Segment Open

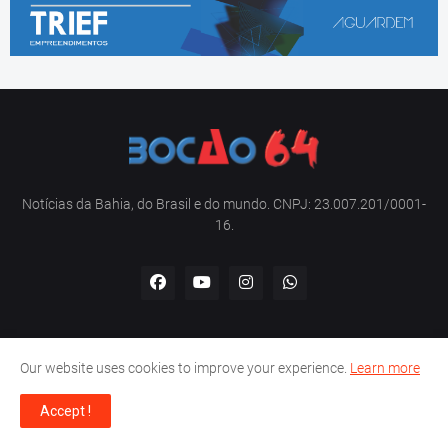
Notícias da Bahia, do Brasil e do mundo. CNPJ: 23.007.201/0001-
16.
Our website uses cookies to improve your experience.
Learn more
Home
Sobre nós
Contato
Política de privacidade
Accept !
Copyright -
Bocão 64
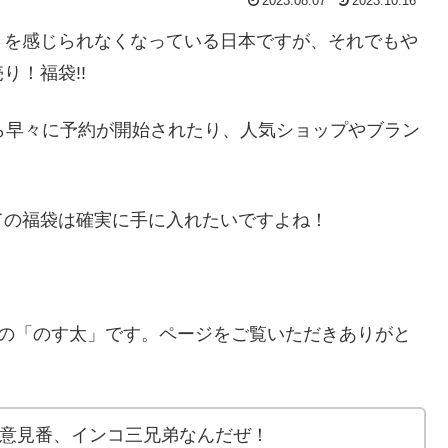
2023.08.07
2023.10.16
さを感じられなくなっている日本ですが、それでもや
り！福袋!!
ら早々に予約が開始されたり、人気ショップやブラン
ての福袋は確実に手に入れたいですよね！
の「のす太」です。ページをご覧いただきありがと
A」のご意見番、インコ三兄弟なんだぜ！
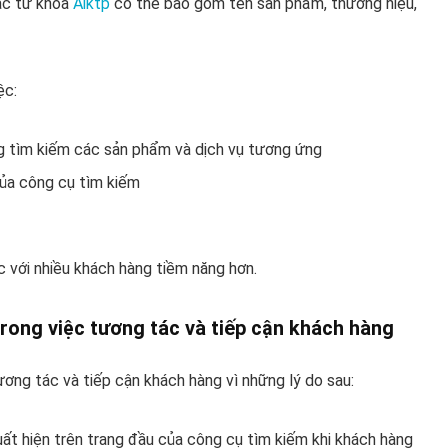
các từ khóa
Aiktp
có thể bao gồm tên sản phẩm, thương hiệu,
ệc:
g tìm kiếm các sản phẩm và dịch vụ tương ứng
của công cụ tìm kiếm
 với nhiều khách hàng tiềm năng hơn.
trong việc tương tác và tiếp cận khách hàng
ương tác và tiếp cận khách hàng vì những lý do sau:
ất hiện trên trang đầu của công cụ tìm kiếm khi khách hàng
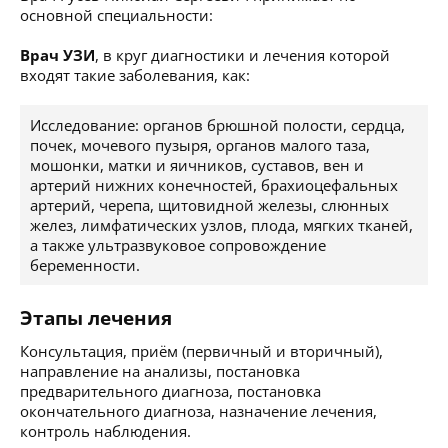
основной специальности:
Врач УЗИ
, в круг диагностики и лечения которой
входят такие заболевания, как:
Исследование: органов брюшной полости, сердца,
почек, мочевого пузыря, органов малого таза,
мошонки, матки и яичников, суставов, вен и
артерий нижних конечностей, брахиоцефальных
артерий, черепа, щитовидной железы, слюнных
желез, лимфатических узлов, плода, мягких тканей,
а также ультразвуковое сопровождение
беременности.
Этапы лечения
Консультация, приём (первичный и вторичный),
направление на анализы, постановка
предварительного диагноза, постановка
окончательного диагноза, назначение лечения,
контроль наблюдения.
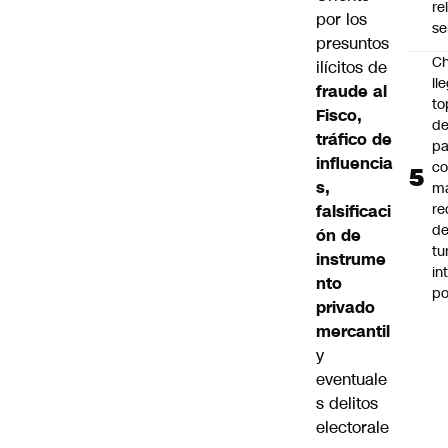
re
por los
se
presuntos
Ch
ilícitos de
ll
fraude al
to
Fisco,
de
tráfico de
pa
influencia
c
s,
m
re
falsificaci
de
ón de
tu
instrume
in
nto
p
privado
mercantil
y
eventuale
s delitos
electorale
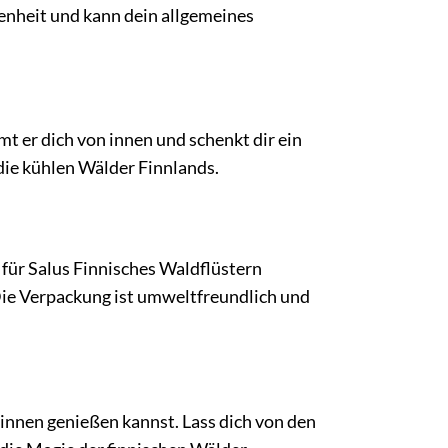
nheit und kann dein allgemeines
mt er dich von innen und schenkt dir ein
 die kühlen Wälder Finnlands.
für Salus Finnisches Waldflüstern
Die Verpackung ist umweltfreundlich und
Sinnen genießen kannst. Lass dich von den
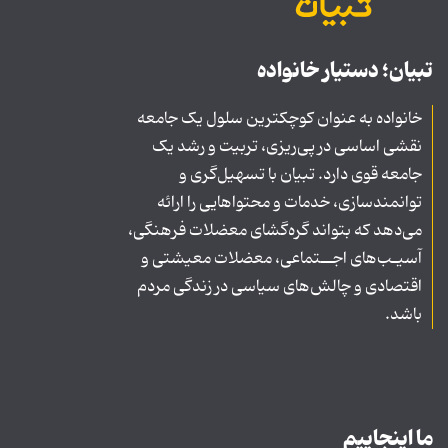
تبیان؛ دستیار خانواده
خانواده به عنوان کوچکترین سلول یک جامعه
نقشی اساسی در پی‌ریزی، تربیت و رشد یک
جامعه قوی دارد. تبیان با تسهیل‌گری و
توانمندسازی، خدمات و محتواهایی را ارائه
می‌دهد که بتواند گره‌گشای معضلات فرهنگی،
آسیـب‌های اجــتماعی، معضلات معیشتی و
اقتصادی و چالش‌های سیاسی در زندگی مردم
باشد.
ما اینجاییم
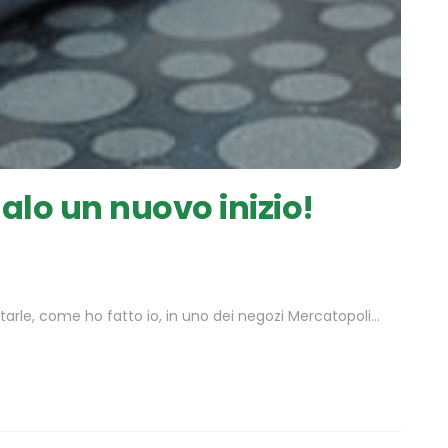
lo un nuovo inizio!
ortarle, come ho fatto io, in uno dei negozi Mercatopoli…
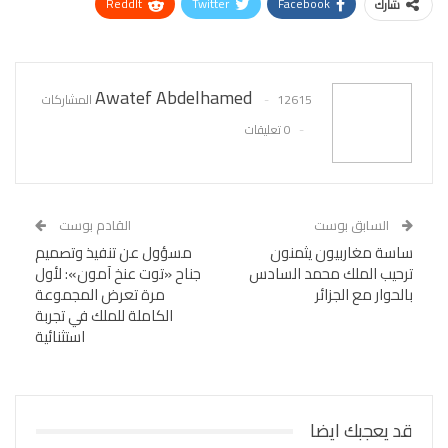
ReddIt
Twitter
Facebook
شارك
WhatsApp
Pinterest
البريد الإلكتروني
Awatef Abdelhamed
12615 المشاركات
0 تعليقات
السابق بوست
القادم بوست
ساسة مغاربيون يثمنون
مسؤول عن تنفيذ وتصميم
ترحيب الملك محمد السادس
جناح «توت عنخ آمون»: لأول
بالحوار مع الجزائر
مرة تعرض المجموعة
الكاملة للملك في تجربة
استثنائية
قد يعجبك ايضا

Segment Closed

▶ _Task instructions_: Write out, word for word, the lines from the one containing "Awatef Abdelhamed" through the end of the records, with no other lines.

▶ _Task response_:
Awatef Abdelhamed
12615 المشاركات
0 تعليقات
السابق بوست
القادم بوست
ساسة مغاربيون يثمنون
مسؤول عن تنفيذ وتصميم
ترحيب الملك محمد السادس
جناح «توت عنخ آمون»: لأول
بالحوار مع الجزائر
مرة تعرض المجموعة
الكاملة للملك في تجربة
استثنائية
قد يعجبك ايضا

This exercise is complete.